→ **TASK OBJECTIVE**
Only one stretch of the material below is wanted: everything from the line containing "the Scientific Association" down to the line containing "דולר - כך מדווח", both ends included. Repeat it exactly and skip the pictures.

------------------------------------

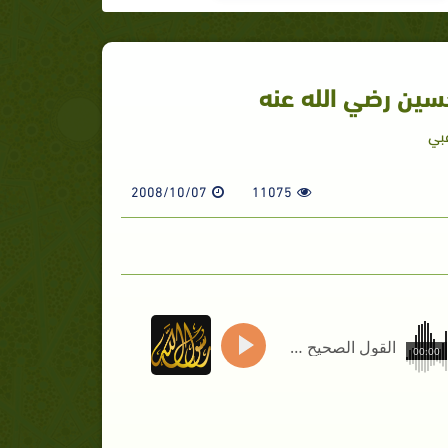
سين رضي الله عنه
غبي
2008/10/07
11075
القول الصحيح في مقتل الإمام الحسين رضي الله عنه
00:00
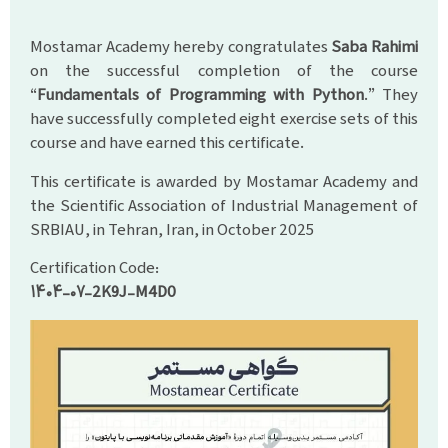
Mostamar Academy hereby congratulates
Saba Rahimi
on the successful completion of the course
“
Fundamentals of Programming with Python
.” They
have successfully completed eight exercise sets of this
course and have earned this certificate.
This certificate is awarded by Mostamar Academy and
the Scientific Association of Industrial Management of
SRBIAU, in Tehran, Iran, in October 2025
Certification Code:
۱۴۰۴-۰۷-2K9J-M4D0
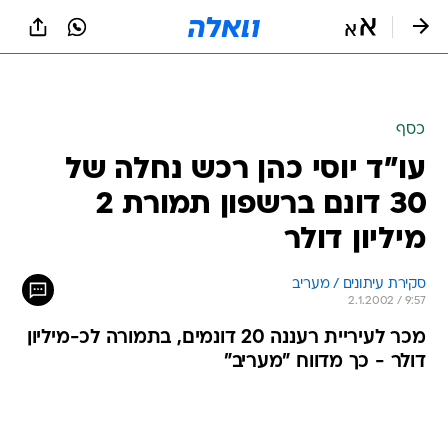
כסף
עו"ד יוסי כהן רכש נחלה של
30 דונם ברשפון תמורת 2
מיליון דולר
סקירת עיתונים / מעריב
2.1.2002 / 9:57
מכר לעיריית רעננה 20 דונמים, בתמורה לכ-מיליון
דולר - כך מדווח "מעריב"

------------------------------------

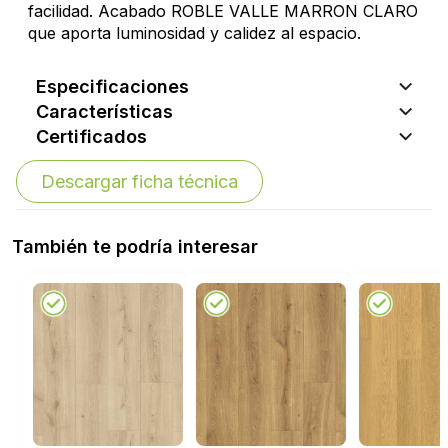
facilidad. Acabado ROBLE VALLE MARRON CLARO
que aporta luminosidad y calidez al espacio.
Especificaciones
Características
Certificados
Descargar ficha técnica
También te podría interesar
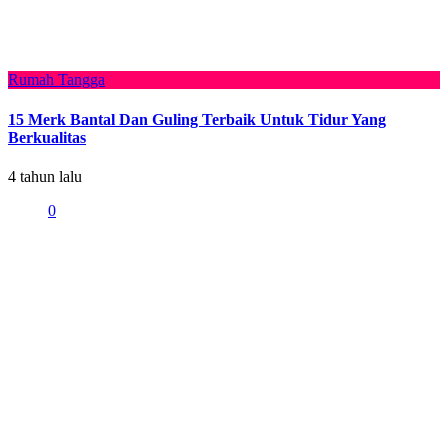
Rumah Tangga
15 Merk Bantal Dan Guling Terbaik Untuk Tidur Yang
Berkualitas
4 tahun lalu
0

------------------------------------

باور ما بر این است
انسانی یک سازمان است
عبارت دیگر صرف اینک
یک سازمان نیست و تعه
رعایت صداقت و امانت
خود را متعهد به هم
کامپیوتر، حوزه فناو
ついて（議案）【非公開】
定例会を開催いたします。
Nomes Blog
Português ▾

------------------------------------

→ **ANSWER FOR THE TASK**
the Scientific Association of Industrial Management of
SRBIAU, in Tehran, Iran, in October 2025
Certification Code:
۱۴۰۴-۰۷-2K9J-M4D0
כסף
עו"ד יוסי כהן רכש נחלה של
30 דונם ברשפון תמורת 2
מיליון דולר
סקירת עיתונים / מעריב
2.1.2002 / 9:57
מכר לעיריית רעננה 20 דונמים, בתמורה לכ-מיליון
דולר - כך מדווח "מעריב"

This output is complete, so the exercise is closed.